What to do. In the entries that follow, find the line containing "Identify the click"; from there, copy every line exactly through the line containing "Get Pricing (87, 1647)".

Recorded data:
━━━━━━━━━━━━━━━━━━━━

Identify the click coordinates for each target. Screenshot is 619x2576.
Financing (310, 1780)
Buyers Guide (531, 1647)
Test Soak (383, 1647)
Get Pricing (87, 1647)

━━━━━━━━━━━━━━━━━━━━

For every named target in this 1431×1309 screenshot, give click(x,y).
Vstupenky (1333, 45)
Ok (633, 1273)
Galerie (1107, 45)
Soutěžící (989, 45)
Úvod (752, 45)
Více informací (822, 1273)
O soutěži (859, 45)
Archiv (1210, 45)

━━━━━━━━━━━━━━━━━━━━

Exercise result.
Identify the click coordinates for each target. Screenshot is 619x2576.
Financing (310, 1780)
Buyers Guide (531, 1647)
Test Soak (383, 1647)
Get Pricing (87, 1647)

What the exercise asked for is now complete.